Green Dependent Task Offloading in Multi-access Edge Computing

Future Multi-access edge computing (MEC) systems are required to execute applications composed of dependent tasks under end-to-end delay requirements. Further, they are likely to rely on renewable (or green) energy sources that are limited and fluctuate over time. These conditions give rise to a fundamental optimization problem that involves determining how tasks should be offloaded across edge servers so that dependency and delay constraints are satisfied while maximizing green energy usage or reducing an operator’s reliance on brown energy. In addition, the problem involves how green energy is shared among servers. Henceforth, we address a novel problem, called Green Dependent Task Offloading (G-DTO), that aims to maximize green energy usage, subject to the following constraints: (i) each edge server has limited green energy and computational capacity, and (ii) each task of an application, with a specified size, energy, and computational requirement, must be executed by a given deadline.

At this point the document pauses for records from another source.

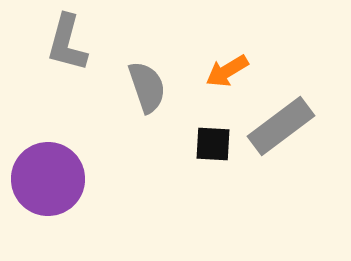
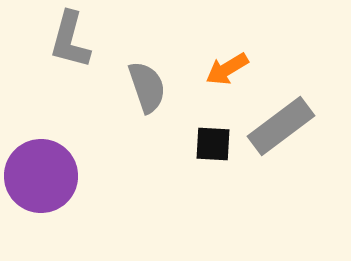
gray L-shape: moved 3 px right, 3 px up
orange arrow: moved 2 px up
purple circle: moved 7 px left, 3 px up
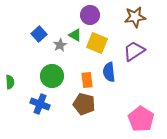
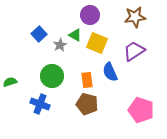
blue semicircle: moved 1 px right; rotated 18 degrees counterclockwise
green semicircle: rotated 104 degrees counterclockwise
brown pentagon: moved 3 px right
pink pentagon: moved 9 px up; rotated 15 degrees counterclockwise
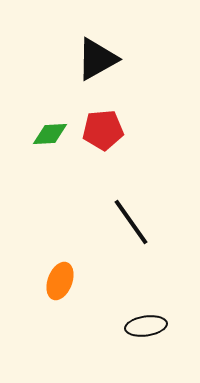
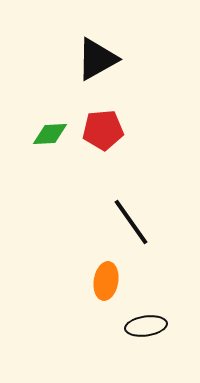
orange ellipse: moved 46 px right; rotated 12 degrees counterclockwise
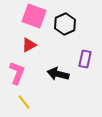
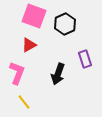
purple rectangle: rotated 30 degrees counterclockwise
black arrow: rotated 85 degrees counterclockwise
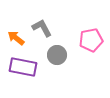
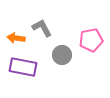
orange arrow: rotated 30 degrees counterclockwise
gray circle: moved 5 px right
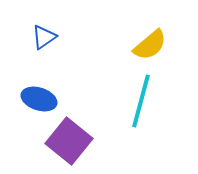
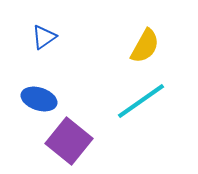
yellow semicircle: moved 5 px left, 1 px down; rotated 21 degrees counterclockwise
cyan line: rotated 40 degrees clockwise
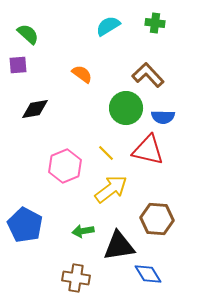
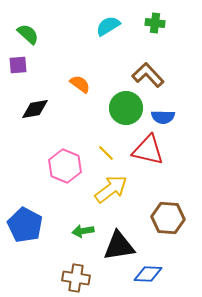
orange semicircle: moved 2 px left, 10 px down
pink hexagon: rotated 16 degrees counterclockwise
brown hexagon: moved 11 px right, 1 px up
blue diamond: rotated 56 degrees counterclockwise
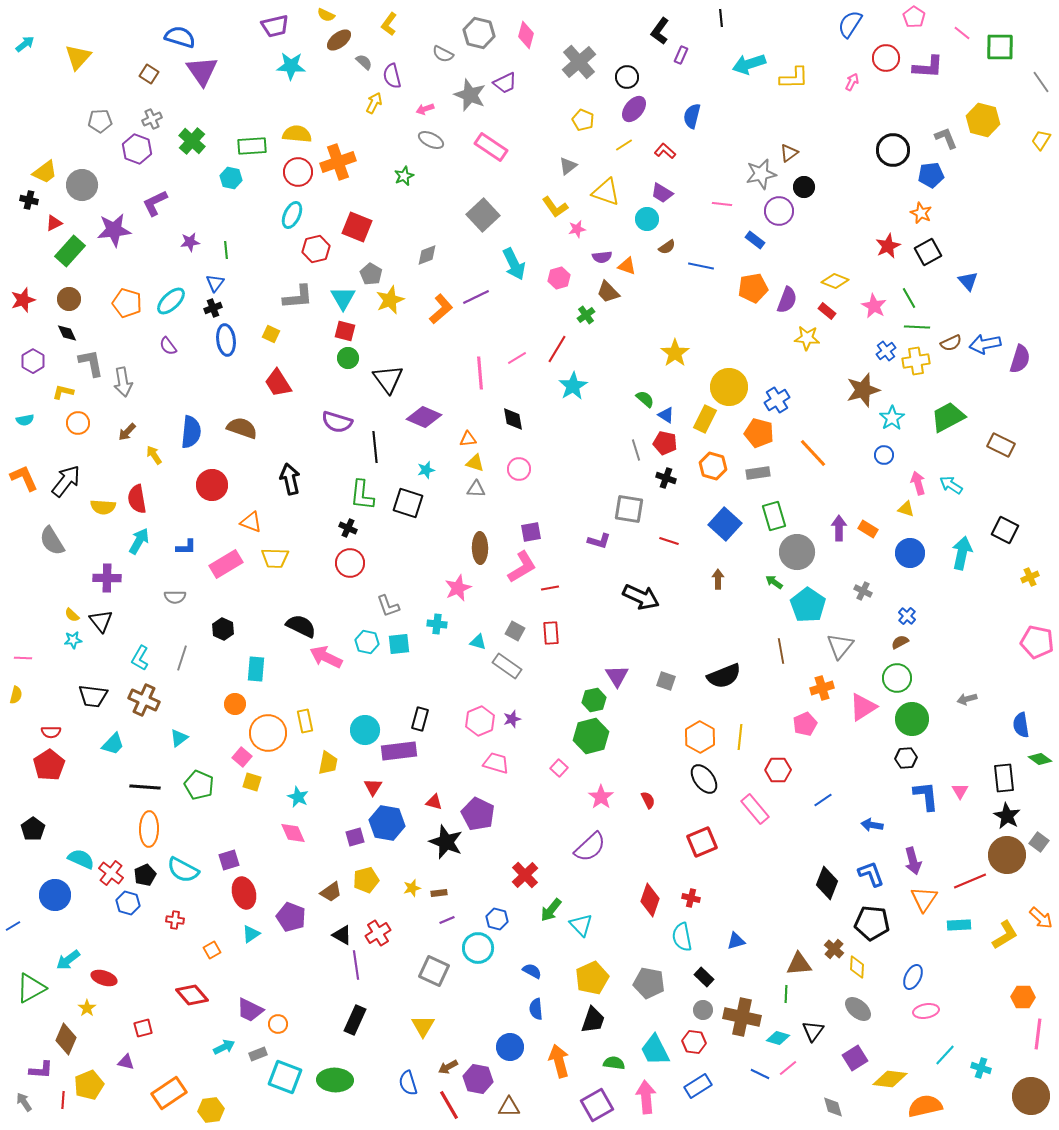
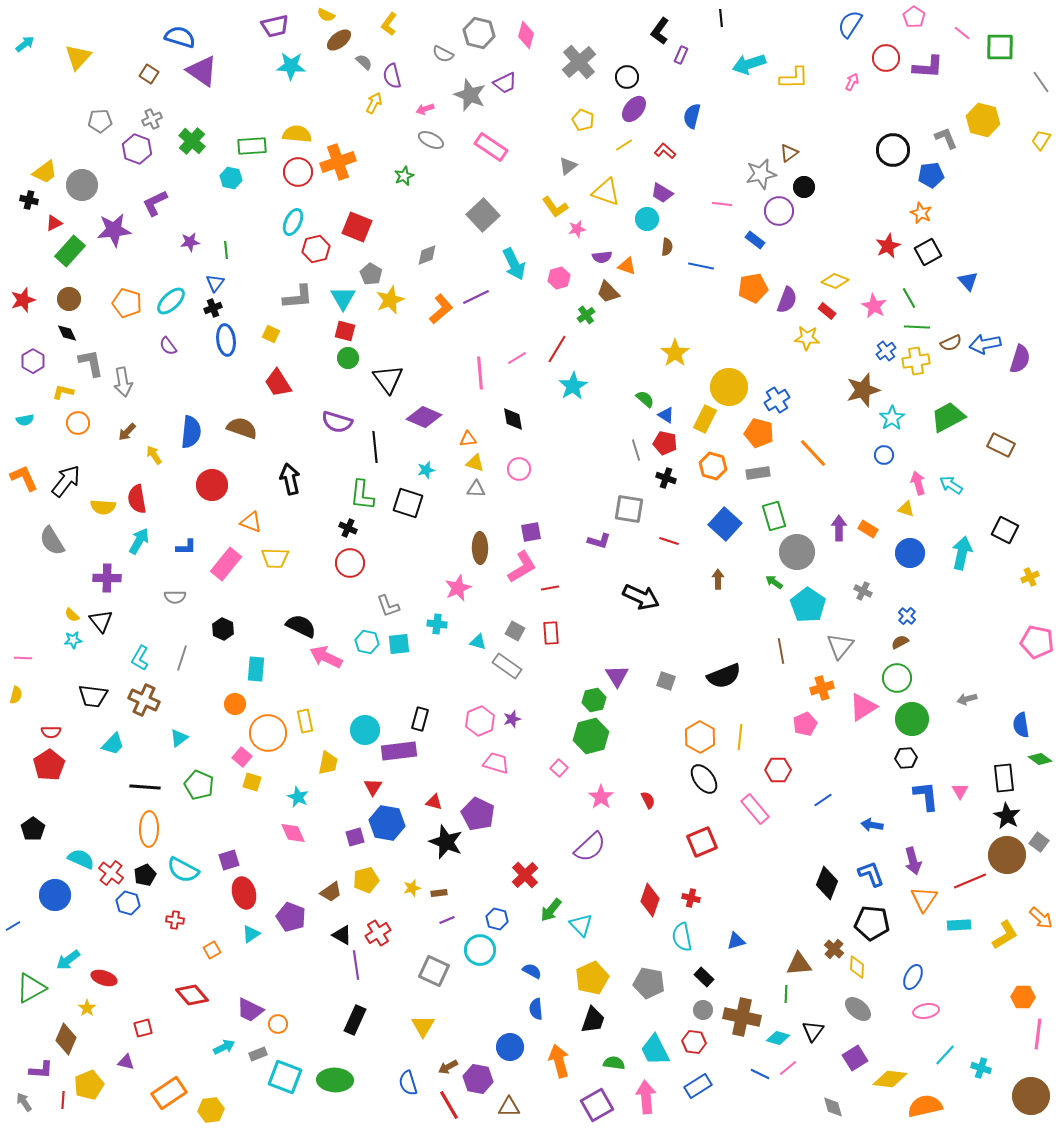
purple triangle at (202, 71): rotated 20 degrees counterclockwise
cyan ellipse at (292, 215): moved 1 px right, 7 px down
brown semicircle at (667, 247): rotated 48 degrees counterclockwise
pink rectangle at (226, 564): rotated 20 degrees counterclockwise
cyan circle at (478, 948): moved 2 px right, 2 px down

To determine the optimal solution, we outline a Mixed-Integer Linear Programming (MILP) model. We also outline a genetic-algorithm-based approach, called G-DTO/GA. The simulation results on 18 synthetic network scenarios with small problem instances show that G-DTO/GA achieves an average of 96.83% green energy usage, closely matching the optimal MILP solution while requiring only 9.93% of the MILP runtime. Further experiments on the same 18 synthetic network scenarios, but with large problem instances, show that G-DTO/GA sustains high green energy usage, averaging 90.10%.